---- Provided data
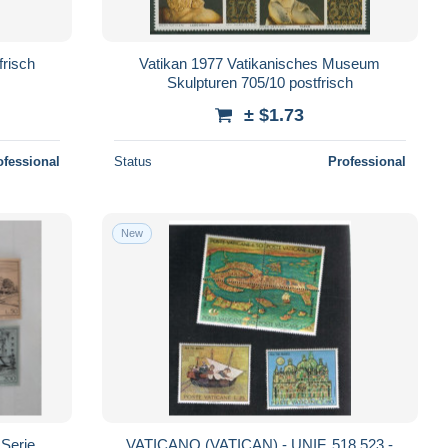
risch
Vatikan 1977 Vatikanisches Museum
Skulpturen 705/10 postfrisch
± $1.73
ofessional
Status
Professional
New
 Serie
VATICANO (VATICAN) - UNIF. 518.523 -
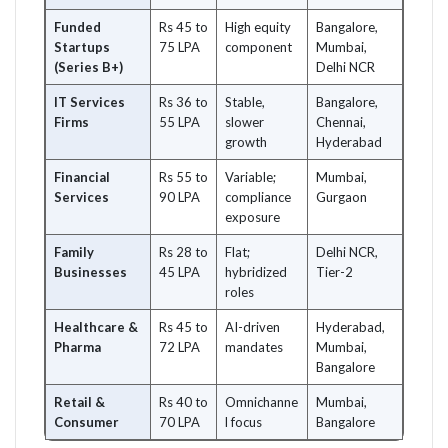
Funded
Rs 45 to
High equity
Bangalore,
Startups
75 LPA
component
Mumbai,
(Series B+)
Delhi NCR
IT Services
Rs 36 to
Stable,
Bangalore,
Firms
55 LPA
slower
Chennai,
growth
Hyderabad
Financial
Rs 55 to
Variable;
Mumbai,
Services
90 LPA
compliance
Gurgaon
exposure
Family
Rs 28 to
Flat;
Delhi NCR,
Businesses
45 LPA
hybridized
Tier-2
roles
Healthcare &
Rs 45 to
AI-driven
Hyderabad,
Pharma
72 LPA
mandates
Mumbai,
Bangalore
Retail &
Rs 40 to
Omnichanne
Mumbai,
Consumer
70 LPA
l focus
Bangalore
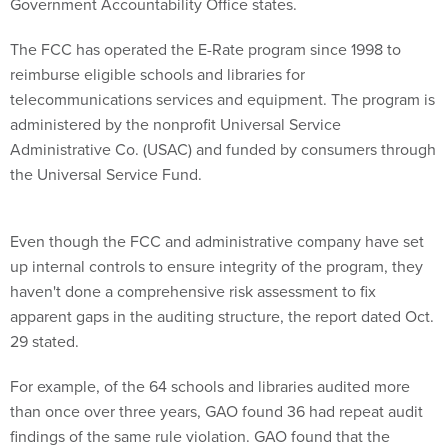
The FCC has operated the E-Rate program since 1998 to
reimburse eligible schools and libraries for
telecommunications services and equipment. The program is
administered by the nonprofit Universal Service
Administrative Co. (USAC) and funded by consumers through
the Universal Service Fund.
Even though the FCC and administrative company have set
up internal controls to ensure integrity of the program, they
haven't done a comprehensive risk assessment to fix
apparent gaps in the auditing structure, the report dated Oct.
29 stated.
For example, of the 64 schools and libraries audited more
than once over three years, GAO found 36 had repeat audit
findings of the same rule violation. GAO found that the
current beneficiary audit process lacks documented and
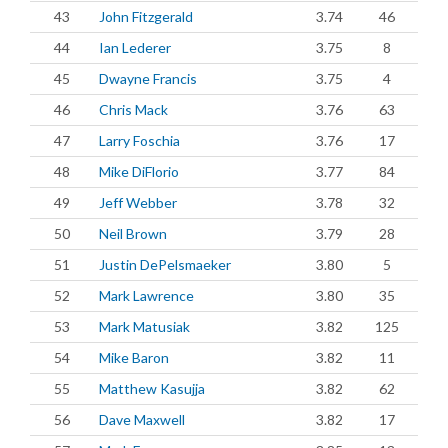
43
John Fitzgerald
3.74
46
44
Ian Lederer
3.75
8
45
Dwayne Francis
3.75
4
46
Chris Mack
3.76
63
47
Larry Foschia
3.76
17
48
Mike DiFlorio
3.77
84
49
Jeff Webber
3.78
32
50
Neil Brown
3.79
28
51
Justin DePelsmaeker
3.80
5
52
Mark Lawrence
3.80
35
53
Mark Matusiak
3.82
125
54
Mike Baron
3.82
11
55
Matthew Kasujja
3.82
62
56
Dave Maxwell
3.82
17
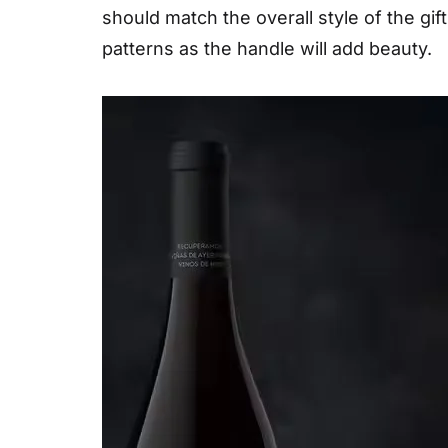
should match the overall style of the gift
patterns as the handle will add beauty.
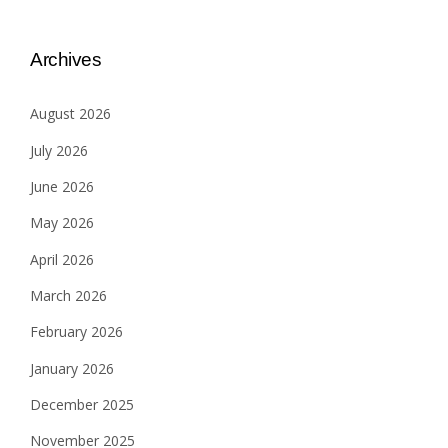
Archives
August 2026
July 2026
June 2026
May 2026
April 2026
March 2026
February 2026
January 2026
December 2025
November 2025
--------
What this task involves: All lines of the records above that carry the word "libraries" should be listed.

Solution to the problem:
reimburse eligible schools and libraries for
For example, of the 64 schools and libraries audited more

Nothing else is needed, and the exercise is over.